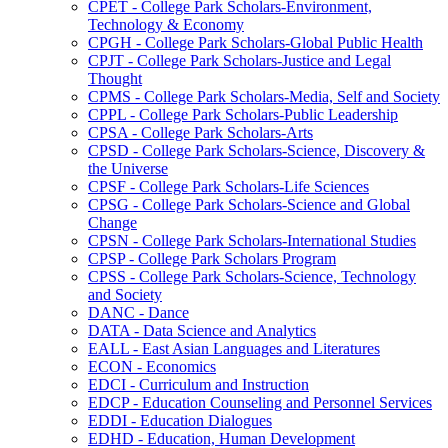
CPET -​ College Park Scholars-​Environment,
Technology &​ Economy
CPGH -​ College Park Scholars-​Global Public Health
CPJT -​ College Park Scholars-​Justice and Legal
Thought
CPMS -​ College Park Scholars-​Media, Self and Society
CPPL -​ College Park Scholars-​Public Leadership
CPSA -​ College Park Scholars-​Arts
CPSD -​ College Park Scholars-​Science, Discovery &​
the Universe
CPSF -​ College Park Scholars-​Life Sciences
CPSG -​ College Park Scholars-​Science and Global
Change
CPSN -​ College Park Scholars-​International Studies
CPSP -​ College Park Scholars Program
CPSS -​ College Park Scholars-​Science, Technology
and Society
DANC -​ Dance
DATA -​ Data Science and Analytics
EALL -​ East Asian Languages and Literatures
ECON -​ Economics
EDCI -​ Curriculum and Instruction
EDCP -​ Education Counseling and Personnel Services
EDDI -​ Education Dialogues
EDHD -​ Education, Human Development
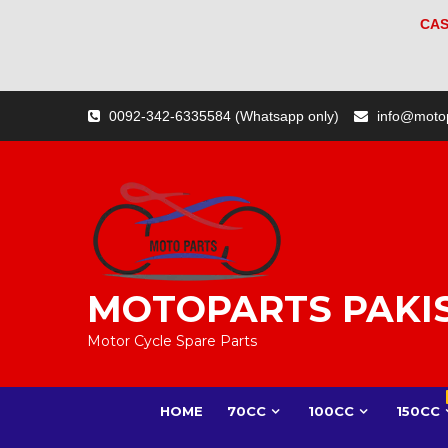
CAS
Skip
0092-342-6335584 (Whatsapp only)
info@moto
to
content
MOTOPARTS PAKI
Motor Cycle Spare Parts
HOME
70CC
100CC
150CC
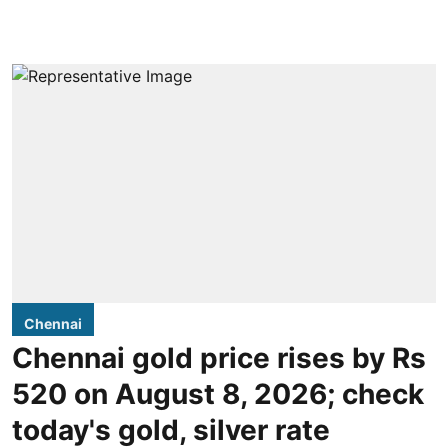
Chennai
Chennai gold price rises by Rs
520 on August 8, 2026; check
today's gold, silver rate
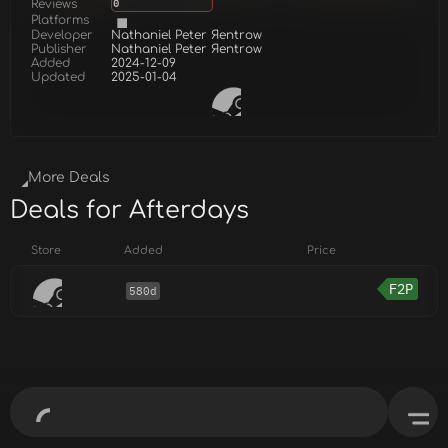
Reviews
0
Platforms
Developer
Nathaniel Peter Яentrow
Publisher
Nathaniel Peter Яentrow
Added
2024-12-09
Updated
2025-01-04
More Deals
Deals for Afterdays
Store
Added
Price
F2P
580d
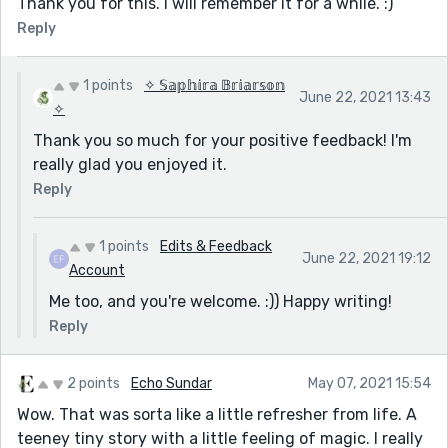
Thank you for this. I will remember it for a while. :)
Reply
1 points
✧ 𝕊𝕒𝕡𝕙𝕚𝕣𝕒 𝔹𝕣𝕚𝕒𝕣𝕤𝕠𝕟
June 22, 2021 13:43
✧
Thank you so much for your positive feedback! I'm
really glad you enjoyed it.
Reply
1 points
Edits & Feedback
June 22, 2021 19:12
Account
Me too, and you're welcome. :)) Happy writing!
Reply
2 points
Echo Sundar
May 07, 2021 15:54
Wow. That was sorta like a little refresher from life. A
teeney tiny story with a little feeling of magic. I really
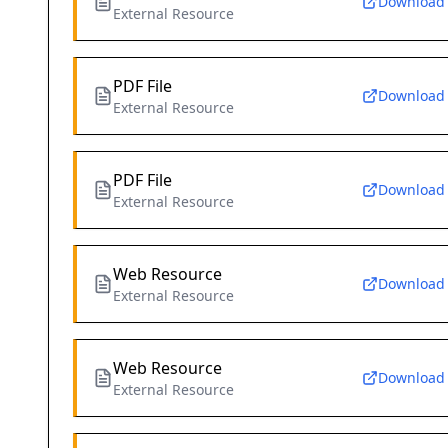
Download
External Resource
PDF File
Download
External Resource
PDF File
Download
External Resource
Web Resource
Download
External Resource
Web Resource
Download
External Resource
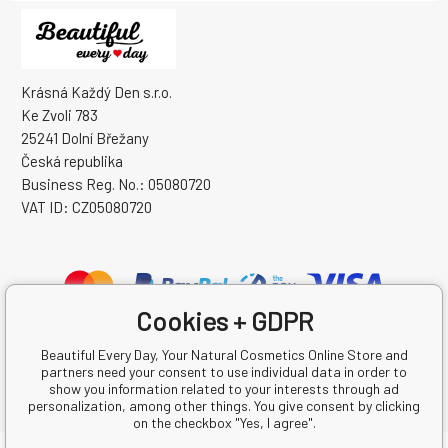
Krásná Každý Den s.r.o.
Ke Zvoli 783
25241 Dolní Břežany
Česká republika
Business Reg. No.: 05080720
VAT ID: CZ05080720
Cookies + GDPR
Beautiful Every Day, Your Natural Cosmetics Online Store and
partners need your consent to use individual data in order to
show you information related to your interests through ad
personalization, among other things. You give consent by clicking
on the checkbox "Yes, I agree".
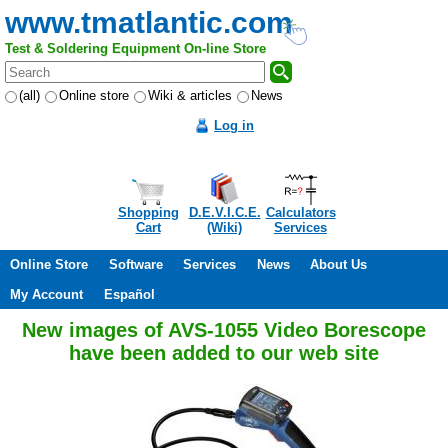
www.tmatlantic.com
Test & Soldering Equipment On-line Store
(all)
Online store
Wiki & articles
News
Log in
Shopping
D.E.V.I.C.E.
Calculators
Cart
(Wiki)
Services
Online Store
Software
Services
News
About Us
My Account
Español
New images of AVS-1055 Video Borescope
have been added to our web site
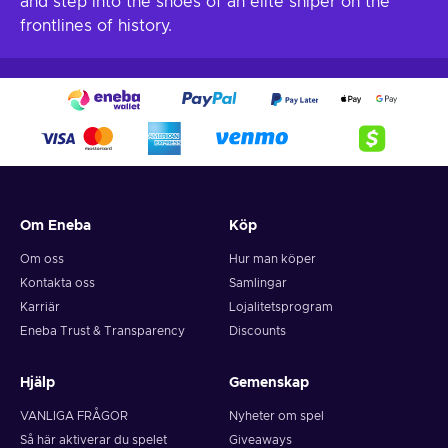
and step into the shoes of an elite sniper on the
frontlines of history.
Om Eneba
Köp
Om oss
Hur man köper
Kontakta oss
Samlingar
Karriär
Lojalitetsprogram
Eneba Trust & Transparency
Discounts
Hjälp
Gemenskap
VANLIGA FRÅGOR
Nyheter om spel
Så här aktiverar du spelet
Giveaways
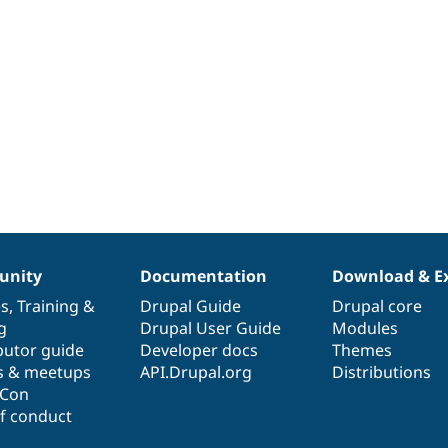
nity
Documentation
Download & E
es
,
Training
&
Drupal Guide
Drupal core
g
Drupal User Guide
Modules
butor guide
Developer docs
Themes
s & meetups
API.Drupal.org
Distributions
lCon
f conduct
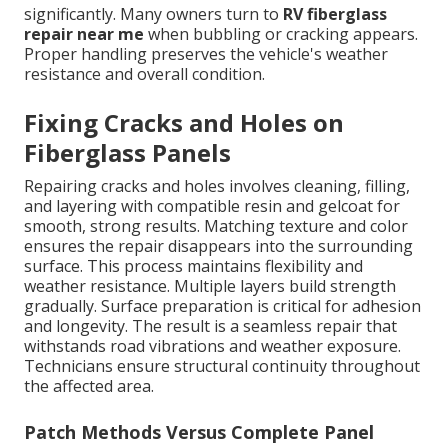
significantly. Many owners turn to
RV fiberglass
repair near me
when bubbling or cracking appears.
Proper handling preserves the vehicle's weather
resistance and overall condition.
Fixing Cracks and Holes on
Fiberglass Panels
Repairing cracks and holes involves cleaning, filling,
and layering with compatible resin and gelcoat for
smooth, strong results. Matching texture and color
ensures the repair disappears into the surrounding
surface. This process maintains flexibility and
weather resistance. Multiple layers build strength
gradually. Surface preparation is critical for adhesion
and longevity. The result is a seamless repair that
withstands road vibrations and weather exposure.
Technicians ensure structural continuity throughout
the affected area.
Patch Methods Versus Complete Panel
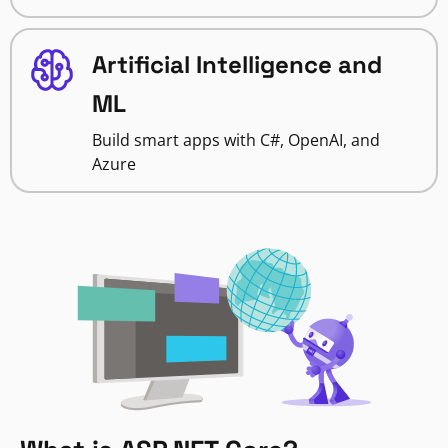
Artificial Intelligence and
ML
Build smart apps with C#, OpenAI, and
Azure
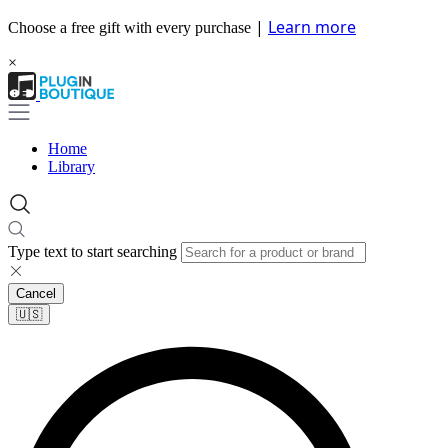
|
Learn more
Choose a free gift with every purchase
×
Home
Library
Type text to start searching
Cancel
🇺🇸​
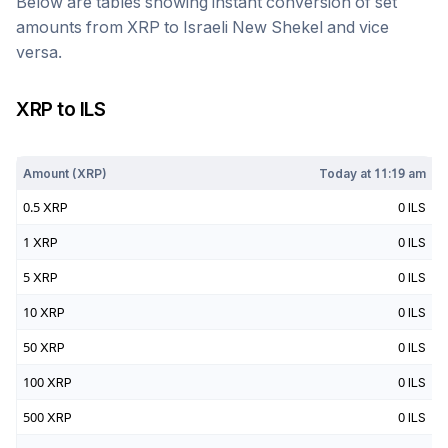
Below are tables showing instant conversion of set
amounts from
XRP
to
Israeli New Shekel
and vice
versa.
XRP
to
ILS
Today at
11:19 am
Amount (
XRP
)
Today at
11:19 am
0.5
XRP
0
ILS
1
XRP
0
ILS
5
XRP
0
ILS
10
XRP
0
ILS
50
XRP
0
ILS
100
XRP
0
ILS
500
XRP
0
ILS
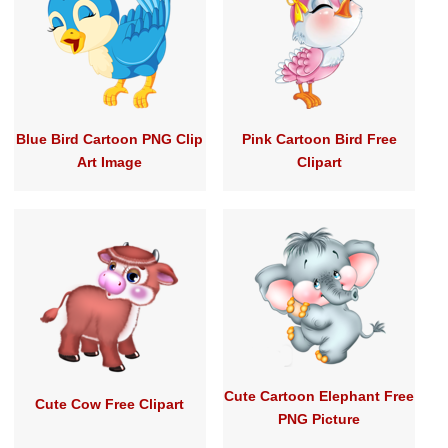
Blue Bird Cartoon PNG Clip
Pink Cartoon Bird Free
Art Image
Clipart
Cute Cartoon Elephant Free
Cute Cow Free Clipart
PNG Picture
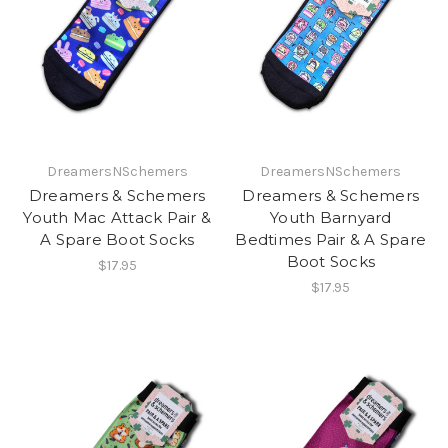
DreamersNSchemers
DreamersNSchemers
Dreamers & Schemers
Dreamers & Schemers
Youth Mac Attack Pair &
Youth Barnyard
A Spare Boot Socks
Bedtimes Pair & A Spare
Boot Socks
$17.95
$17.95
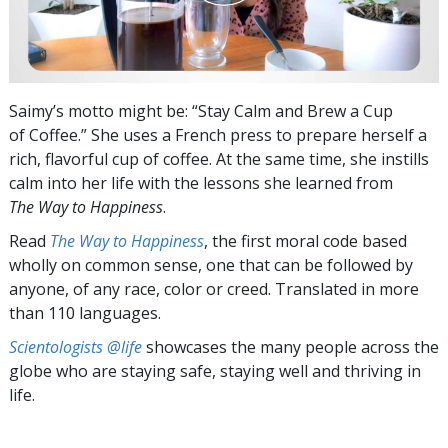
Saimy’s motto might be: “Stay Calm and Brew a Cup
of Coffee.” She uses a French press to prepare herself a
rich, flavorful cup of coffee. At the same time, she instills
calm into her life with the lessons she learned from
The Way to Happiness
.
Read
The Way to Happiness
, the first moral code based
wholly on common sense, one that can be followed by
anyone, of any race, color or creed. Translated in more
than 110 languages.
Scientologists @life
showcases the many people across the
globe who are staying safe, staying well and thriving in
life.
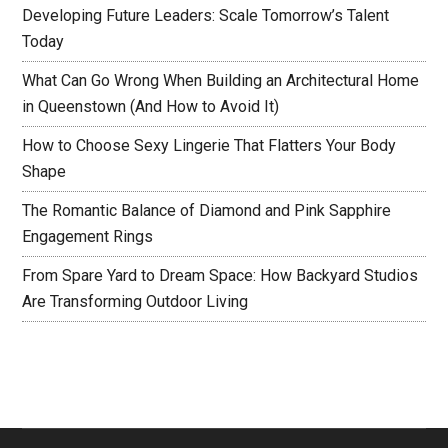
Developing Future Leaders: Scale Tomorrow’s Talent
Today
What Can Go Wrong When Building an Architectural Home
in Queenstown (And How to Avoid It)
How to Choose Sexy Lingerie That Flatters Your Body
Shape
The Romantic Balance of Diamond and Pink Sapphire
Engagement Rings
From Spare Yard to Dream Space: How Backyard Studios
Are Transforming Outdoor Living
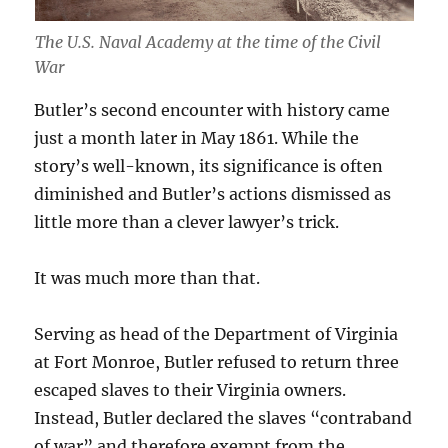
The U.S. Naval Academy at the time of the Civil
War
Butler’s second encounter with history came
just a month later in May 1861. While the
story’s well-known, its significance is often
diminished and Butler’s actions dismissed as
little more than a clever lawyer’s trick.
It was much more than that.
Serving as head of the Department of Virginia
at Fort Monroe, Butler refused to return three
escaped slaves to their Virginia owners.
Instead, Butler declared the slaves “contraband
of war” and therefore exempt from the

● Prompt
Whenever a line in the listing above includes the word "slaves", return that line.

● Answer space
escaped slaves to their Virginia owners.
Instead, Butler declared the slaves “contraband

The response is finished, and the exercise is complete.